この困った容疑者に対して警視庁の丹原刑事(香川照之)は脳科学者・九十九(キムタク=誤検索対応)にバナナ持参で協力を求めます。たちまち事件に興味を感じる九十九。このままでは出番がなくなるとばかりに林田刑事(水嶋ヒロ)もバナナ持参で駆けつけて捜査開始です。
ついでに・・・この後の「ザ・クイズショウ」では存在感のあるプロデューサーを演じる真矢みきが出演していますが、それに対し科警研の法科学部長の佐々(大地真央)は出番の少なさに業を煮やしたのか、まるで上司でもあるかのように九十九の尻をたたき始めるポジションを確保。脳科学者のトップが九十九である以上、脳科学部長(あるいは主任なのか・・・じゃ部長はどこにいるの)なわけで佐々は明らかに越権行為ですが出番を確保するためには手段は選べないのです。もう副所長待遇になんとなく移行の感じか。初期設定が悪かったのだな。
掃除のお姉さん(木下優樹菜)に突然恋をする音声分析担当研究員・神田(設楽統)も出番確保に必死なのです。
画像解析担当研究員の船木(平泉成)なんてじゃんけん、しりとりに続く神経衰弱必勝法で出番確保なのですから。
そんなこんなでまずは記憶の話。

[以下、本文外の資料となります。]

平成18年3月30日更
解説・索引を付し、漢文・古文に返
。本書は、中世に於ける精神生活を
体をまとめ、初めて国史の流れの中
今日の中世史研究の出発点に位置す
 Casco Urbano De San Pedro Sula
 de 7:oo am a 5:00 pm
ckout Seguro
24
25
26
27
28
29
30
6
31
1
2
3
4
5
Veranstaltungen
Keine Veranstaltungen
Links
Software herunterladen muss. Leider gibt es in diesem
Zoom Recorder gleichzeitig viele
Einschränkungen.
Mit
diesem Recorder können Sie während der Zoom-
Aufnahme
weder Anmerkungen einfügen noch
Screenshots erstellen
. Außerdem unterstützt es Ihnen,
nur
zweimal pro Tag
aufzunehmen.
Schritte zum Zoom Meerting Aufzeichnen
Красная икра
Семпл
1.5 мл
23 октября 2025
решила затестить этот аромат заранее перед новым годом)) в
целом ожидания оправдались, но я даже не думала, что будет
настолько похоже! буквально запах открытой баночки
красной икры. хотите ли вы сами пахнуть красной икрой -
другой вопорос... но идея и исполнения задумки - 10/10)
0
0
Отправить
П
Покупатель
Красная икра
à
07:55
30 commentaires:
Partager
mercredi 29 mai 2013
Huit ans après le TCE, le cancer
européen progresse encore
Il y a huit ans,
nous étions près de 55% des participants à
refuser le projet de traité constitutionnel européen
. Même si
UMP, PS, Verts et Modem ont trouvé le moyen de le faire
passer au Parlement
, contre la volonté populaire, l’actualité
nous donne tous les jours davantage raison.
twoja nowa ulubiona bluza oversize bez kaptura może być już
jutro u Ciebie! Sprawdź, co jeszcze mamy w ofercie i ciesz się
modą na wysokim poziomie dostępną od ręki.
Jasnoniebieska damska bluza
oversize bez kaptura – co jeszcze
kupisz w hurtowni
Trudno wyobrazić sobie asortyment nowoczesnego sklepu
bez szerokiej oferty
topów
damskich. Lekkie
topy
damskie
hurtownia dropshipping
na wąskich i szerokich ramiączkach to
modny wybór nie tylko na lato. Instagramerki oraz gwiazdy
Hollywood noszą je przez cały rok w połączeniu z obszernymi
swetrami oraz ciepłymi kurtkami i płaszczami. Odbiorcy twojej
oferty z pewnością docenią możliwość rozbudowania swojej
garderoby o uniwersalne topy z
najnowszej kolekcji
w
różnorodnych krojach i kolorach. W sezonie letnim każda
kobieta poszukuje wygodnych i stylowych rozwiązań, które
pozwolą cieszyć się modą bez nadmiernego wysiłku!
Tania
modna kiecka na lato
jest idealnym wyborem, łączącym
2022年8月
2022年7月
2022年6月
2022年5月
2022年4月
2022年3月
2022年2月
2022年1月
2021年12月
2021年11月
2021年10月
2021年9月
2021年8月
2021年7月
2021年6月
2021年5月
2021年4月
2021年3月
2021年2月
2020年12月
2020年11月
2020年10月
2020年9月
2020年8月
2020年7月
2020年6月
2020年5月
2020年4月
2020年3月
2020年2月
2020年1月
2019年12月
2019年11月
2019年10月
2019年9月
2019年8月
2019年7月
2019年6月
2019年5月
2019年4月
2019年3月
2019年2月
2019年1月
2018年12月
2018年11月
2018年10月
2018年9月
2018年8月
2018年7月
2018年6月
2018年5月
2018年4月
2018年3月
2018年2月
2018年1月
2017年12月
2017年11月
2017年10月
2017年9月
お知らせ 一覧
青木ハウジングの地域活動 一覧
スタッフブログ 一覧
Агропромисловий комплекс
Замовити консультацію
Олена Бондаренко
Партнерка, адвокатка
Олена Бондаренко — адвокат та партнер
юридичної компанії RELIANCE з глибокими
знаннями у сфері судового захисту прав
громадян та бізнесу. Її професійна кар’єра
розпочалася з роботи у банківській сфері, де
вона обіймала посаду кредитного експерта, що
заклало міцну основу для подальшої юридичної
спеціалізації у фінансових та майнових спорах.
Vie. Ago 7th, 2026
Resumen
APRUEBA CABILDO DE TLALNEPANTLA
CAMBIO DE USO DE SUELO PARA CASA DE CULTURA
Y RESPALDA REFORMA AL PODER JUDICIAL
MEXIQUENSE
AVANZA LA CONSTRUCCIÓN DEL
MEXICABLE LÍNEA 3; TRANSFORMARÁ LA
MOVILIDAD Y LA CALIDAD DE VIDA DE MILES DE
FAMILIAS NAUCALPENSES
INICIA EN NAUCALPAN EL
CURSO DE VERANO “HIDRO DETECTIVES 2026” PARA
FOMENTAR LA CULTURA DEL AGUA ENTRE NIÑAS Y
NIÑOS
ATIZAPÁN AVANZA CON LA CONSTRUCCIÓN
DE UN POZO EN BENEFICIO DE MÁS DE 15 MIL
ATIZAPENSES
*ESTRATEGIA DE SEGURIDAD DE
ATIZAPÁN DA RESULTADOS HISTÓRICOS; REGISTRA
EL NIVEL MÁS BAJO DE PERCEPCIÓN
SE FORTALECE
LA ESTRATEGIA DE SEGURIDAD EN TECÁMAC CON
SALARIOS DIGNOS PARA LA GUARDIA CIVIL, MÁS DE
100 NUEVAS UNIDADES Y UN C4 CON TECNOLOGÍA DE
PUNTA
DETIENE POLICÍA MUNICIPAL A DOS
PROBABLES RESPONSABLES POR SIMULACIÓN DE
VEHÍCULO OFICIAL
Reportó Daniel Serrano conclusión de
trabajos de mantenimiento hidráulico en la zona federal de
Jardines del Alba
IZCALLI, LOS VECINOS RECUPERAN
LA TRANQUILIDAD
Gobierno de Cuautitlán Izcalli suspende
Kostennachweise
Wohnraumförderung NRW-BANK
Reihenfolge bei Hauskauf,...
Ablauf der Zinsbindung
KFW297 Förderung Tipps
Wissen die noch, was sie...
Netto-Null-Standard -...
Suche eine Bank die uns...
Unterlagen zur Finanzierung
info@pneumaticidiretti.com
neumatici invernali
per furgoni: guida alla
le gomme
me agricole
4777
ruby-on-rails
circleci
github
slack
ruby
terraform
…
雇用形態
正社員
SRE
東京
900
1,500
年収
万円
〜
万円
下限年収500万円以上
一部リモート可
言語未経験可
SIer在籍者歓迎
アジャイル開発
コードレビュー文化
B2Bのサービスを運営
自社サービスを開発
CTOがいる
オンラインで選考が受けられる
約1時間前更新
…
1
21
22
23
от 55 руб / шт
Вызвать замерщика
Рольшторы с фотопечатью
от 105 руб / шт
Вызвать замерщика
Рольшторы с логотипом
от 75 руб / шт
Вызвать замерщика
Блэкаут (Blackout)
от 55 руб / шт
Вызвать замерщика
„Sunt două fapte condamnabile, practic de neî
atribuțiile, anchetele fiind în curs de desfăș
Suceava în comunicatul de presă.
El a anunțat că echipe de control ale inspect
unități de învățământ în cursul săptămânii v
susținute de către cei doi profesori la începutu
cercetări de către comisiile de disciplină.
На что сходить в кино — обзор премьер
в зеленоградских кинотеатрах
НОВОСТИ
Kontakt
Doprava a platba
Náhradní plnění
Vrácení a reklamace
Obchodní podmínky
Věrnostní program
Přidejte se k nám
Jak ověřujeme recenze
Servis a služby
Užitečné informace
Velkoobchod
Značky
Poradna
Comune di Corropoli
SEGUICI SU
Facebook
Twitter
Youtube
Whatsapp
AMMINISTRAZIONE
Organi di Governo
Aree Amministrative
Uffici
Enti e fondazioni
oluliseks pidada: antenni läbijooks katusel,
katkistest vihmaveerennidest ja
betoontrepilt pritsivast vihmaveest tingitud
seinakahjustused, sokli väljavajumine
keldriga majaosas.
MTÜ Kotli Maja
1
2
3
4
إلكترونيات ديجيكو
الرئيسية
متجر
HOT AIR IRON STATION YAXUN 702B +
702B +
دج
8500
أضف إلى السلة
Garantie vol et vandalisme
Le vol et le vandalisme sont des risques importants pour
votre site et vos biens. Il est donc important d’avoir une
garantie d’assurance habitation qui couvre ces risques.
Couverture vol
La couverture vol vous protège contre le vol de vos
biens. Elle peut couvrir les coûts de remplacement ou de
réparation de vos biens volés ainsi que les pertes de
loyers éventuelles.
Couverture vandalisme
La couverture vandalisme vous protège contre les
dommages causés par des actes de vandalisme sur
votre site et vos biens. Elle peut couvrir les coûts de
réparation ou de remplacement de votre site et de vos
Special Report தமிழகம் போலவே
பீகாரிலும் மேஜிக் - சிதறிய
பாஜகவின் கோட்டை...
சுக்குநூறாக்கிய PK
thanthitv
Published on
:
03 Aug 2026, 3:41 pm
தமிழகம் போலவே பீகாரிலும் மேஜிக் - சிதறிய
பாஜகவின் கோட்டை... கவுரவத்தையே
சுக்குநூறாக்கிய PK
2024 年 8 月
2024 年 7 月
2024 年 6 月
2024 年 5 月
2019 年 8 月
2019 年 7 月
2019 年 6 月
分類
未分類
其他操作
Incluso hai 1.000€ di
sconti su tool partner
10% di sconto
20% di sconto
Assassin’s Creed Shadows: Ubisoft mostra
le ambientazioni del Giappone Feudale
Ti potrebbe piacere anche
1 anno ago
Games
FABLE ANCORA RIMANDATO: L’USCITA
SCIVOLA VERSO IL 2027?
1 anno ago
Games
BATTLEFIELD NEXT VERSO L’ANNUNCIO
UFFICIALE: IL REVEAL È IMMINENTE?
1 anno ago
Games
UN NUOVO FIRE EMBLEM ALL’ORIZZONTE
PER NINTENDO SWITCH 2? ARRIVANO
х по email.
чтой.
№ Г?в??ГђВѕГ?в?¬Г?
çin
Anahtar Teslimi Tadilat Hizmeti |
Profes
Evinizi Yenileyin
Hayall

記憶についての研究も心理学的なアプローチの段階から神経学的な研究の段階に入り、その成果や名称については複雑化しているのですが・・・ここは記憶の四段階説を紹介しておきます。
まず、瞬間記憶というものがあります。これは感覚記憶とも称され、要するに感覚器の情報を脳が処理したことを示します。つまり視覚でいえば目の前のものが見えたということです。
これは瞬間的に忘却されます。これが忘却されないと動画が動いて見えませんから。
続いて短期記憶があります。これは瞬間記憶の連続性から見たものを認識する記憶と言って良いでしょう。つまり、動画が見えるということです。記憶時間は数十秒です。
次に中期記憶があります。ここからは所謂、記憶です。「今、エロいものを見たな」と見たものを思い出せるということです。
これの記憶の保存が1時間から1ヶ月程度と考えられています。ちょっと前なら覚えているが一年前だとちと分らないなということです。この記憶は海馬に蓄えられると考えられており、優の記憶障害が海馬の損傷により中期記憶に問題が発生しているという九十九の説明になるわけです。
この中期記憶から選別された記憶が長期記憶に移行すると考えられており、そのために障害発生以前の記憶はあるが・・・それ以後は一時間前の記憶しか保持できないというのが優の病状なのです。
そのために・・・取り調べる刑事とのその場での会話は成立しますが、1時間後には刑事の名前も職業も自分との関係性もわかりません。
刑事たちは取り調べる相手の嘘を見抜く感覚には優れていますが記憶のないものの取調べ方にはお手上げになるわけです。
そして丹原刑事は直感的に「優は犯人ではない」と感じます。
さて、クオリアとは哲学的な意味で「感じ」のことです。一体、そんな感じとはどんな感じなのかという問題です。たとえば「いやな感じ」という「感じ」があるとされています。丹原刑事は容疑者としての優を取調べ中にこの「いやな感じ」がしたわけです。
それは基本的にはこれまでの体験(記憶)を総合して優に「犯人らしさ」を感じないことによるものだと丹原は九十九に説明します。
補足として「殺人をするためには動機として様々な記憶の総合力が必要だが記憶できない人間には無理な感じ」がすると言うわけです。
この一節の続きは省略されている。